# **Information:**
- The data consists of 80 columns which can be divided into 4 groups, namely F1, F2, F3, F4.
- F1 (0 - 14) float64
- F2 (0 - 24) int64
- F3 (0 - 24) float64
- F4 (0 - 14) float64
- There are 1 000 000 entries.
- There are 1 000 000 missing values.
- Column F2 has no missing values.

[Imputation guide](https://www.kaggle.com/code/parulpandey/a-guide-to-handling-missing-values-in-python)

# **Strategy:**
## Focus on investigating F1 and F3, F4 is control.

#### **mean, median** 
1. F1 mean imputer, F3 mean imputer, F4 mean imputer **[1.41613]** (Benchmark)
2. F1 mean imputer, F3 median imputer, F4 mean imputer **[1.41620]**
3. F1 median imputer, F3 mean imputer, F4 mean imputer **[1.41621]**
4. F1 median imputer, F3 median imputer, F4 mean imputer **[1.41627]**

#### **ffill, bfil** (check code for implementation detail)
5. F1 ffill, F3 ffill, F4 mean imputer **[1.64095]**
6. F1 ffill, F3 bfil, F4 mean imputer　 **[1.63977]**
7. F1 bfil, F3 ffill, F4 mean imputer　**[1.64218]**
8. F1 bfil, F3 bfil, F4 mean imputer　**[1.64101]**
9. F1 ffill, F3 mean imputer, F4 mean imputer　**[1.49984]**
10. F1 bfil, F3 mean imputer, F4 mean imputer **[1.50119]**
11. F1 ffill, F3 median imputer, F4 mean imputer **[1.56481]**
12. F1 bfil, F3 median imputer, F4 mean imputer **[1.56481]**
13. F1 mean imputer, F3 ffill, F4 mean imputer **[1.56357]**
14. F1 mean imputer, F3 bfil, F4 mean imputer **[1.49990]**
15. F1 median imputer, F3 ffill, F4 mean imputer **[1.56488]**
16. F1 median imputer, F3 bfil, F4 mean imputer **[1.56364]** 

#### **linear interpoaltion**
17. F1 bfil, F3 linear interpoaltion, F4 mean imputer **[1.57352]** 
18. F1 ffill, F3 linear interpoaltion, F4 mean imputer **[1.57222]** 
19. F1 linear interpoaltion, F3 bfill, F4 mean imputer **[1.60245]** 
20. F1 linear interpoaltion, F3 ffill, F4 mean imputer **[1.60366]** 
21. F1 linear interpoaltion, F3 linear interpoaltion, F4 mean imputer **[1.53327]** 
22. F1 linear interpoaltion, F3 mean imputer, F4 mean imputer **[1.45895]** 
23. F1 linear interpoaltion, F3 median imputer, F4 mean imputer **[1.45901]** 
24. F1 mean imputer, F3 linear interpoaltion, F4 mean imputer **[1.49259]** 
25. F1 median imputer, F3 linear interpoaltion, F4 mean imputer  **[1.49266]** 

In [None]:
# SELECT STRATEGY
current_strategy = 25 # See strategy list above. [Integer (1-25)]

# Check 
if current_strategy < 0 or current_strategy > 25:
    raise Exception("Please enter a valid number, see the list of strategies above.") 

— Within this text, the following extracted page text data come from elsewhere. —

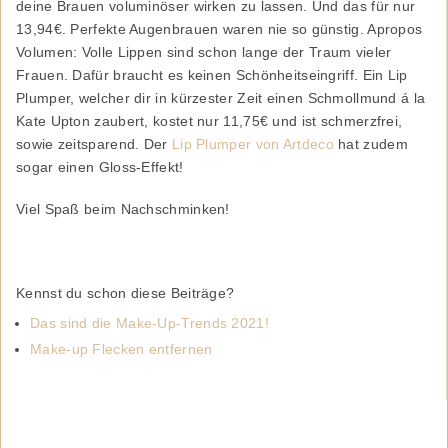
deine Brauen voluminöser wirken zu lassen. Und das für nur
13,94€. Perfekte Augenbrauen waren nie so günstig. Apropos
Volumen: Volle Lippen sind schon lange der Traum vieler
Frauen. Dafür braucht es keinen Schönheitseingriff. Ein Lip
Plumper, welcher dir in kürzester Zeit einen Schmollmund á la
Kate Upton zaubert, kostet nur 11,75€ und ist schmerzfrei,
sowie zeitsparend. Der
Lip Plumper von Artdeco
hat zudem
sogar einen Gloss-Effekt!
Viel Spaß beim Nachschminken!
Kennst du schon diese Beiträge?
Das sind die Make-Up-Trends 2021!
Make-up Flecken entfernen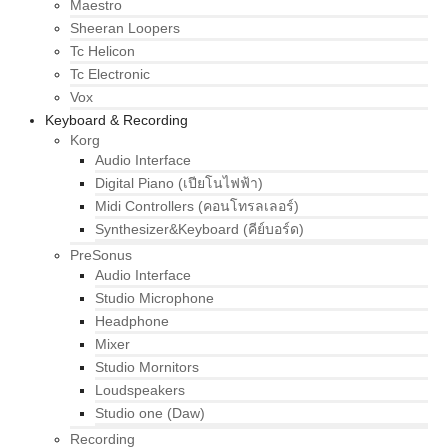
Maestro
Sheeran Loopers
Tc Helicon
Tc Electronic
Vox
Keyboard & Recording
Korg
Audio Interface
Digital Piano (เปียโนไฟฟ้า)
Midi Controllers (คอนโทรลเลอร์)
Synthesizer&Keyboard (คีย์บอร์ด)
PreSonus
Audio Interface
Studio Microphone
Headphone
Mixer
Studio Mornitors
Loudspeakers
Studio one (Daw)
Recording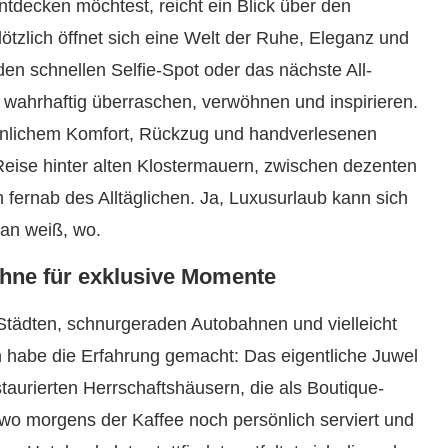
tdecken möchtest, reicht ein Blick über den
ötzlich öffnet sich eine Welt der Ruhe, Eleganz und
en schnellen Selfie-Spot oder das nächste All-
ie wahrhaftig überraschen, verwöhnen und inspirieren.
hnlichem Komfort, Rückzug und handverlesenen
 Reise hinter alten Klostermauern, zwischen dezenten
ernab des Alltäglichen. Ja, Luxusurlaub kann sich
an weiß, wo.
ühne für exklusive Momente
Städten, schnurgeraden Autobahnen und vielleicht
 habe die Erfahrung gemacht: Das eigentliche Juwel
staurierten Herrschaftshäusern, die als Boutique-
wo morgens der Kaffee noch persönlich serviert und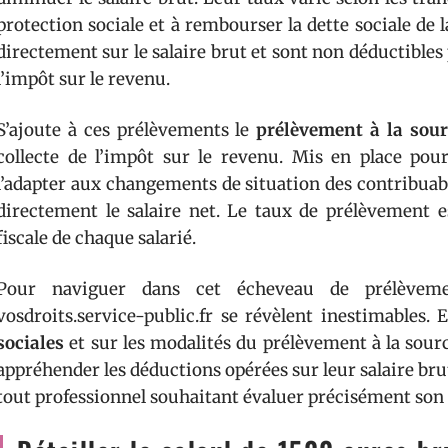
protection sociale et à rembourser la dette sociale de 
directement sur le salaire brut et sont non déductibles 
l’impôt sur le revenu.
S’ajoute à ces prélèvements le
prélèvement à la sour
collecte de l’impôt sur le revenu. Mis en place pou
l’adapter aux changements de situation des contribuab
directement le salaire net. Le taux de prélèvement e
fiscale de chaque salarié.
Pour naviguer dans cet écheveau de prélèveme
vosdroits.service-public.fr se révèlent inestimables. 
sociales
et sur les modalités du prélèvement à la sour
appréhender les déductions opérées sur leur salaire br
tout professionnel souhaitant évaluer précisément son s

index_strategy = current_strategy - 1

In [None]:
# List of Strategy
strategy = [['mean','mean'],
            ['mean','median'],
            ['median','mean'],
            ['median','median'],
            
            ['ffill','ffill'],
            ['ffill','bfill'],
            ['bfill','ffill'],
            ['bfill','bfill'],
            ['ffill','mean'],
            ['bfill','mean'],
            ['ffill','median'],
            ['bfill','median'],
            ['mean','ffill'],
            ['mean','bfill'],
            ['median','ffill'],
            ['median','bfill'],
            
            ['bfill','linear'],
            ['ffill','linear'],
            ['linear','bfill'],
            ['linear','ffill'],
            ['linear','linear'],
            ['linear','mean'],
            ['linear','median'],
            ['mean','linear'],
            ['median','linear'],
           ]

In [None]:
def print_current_strategy(codename):
    if codename == 'mean':
        strategy_name = f"{codename} imputation."
    elif codename == 'median':
        strategy_name = f"{codename} imputation."
    elif codename == 'ffill':
        strategy_name = f"foward fill imputation."
    elif codename == 'bfill':
        strategy_name = f"back fill imputation."
    elif codename == 'linear':
        strategy_name = f"linear interpolation imputation."
    return strategy_name

In [None]:
# Print used strategy

F1_code = strategy[index_strategy][0]
F3_code = strategy[index_strategy][1]

print("Current strategy: ")
print("F1: ",print_current_strategy(F1_code))
print("F3: ",print_current_strategy(F3_code))

In [None]:
# Import libs
import numpy as np
import pandas as pd
from pathlib import Path
from tqdm import tqdm
pd.options.mode.chained_assignment = None  # default='warn'
pd.set_option('display.max_columns', 100)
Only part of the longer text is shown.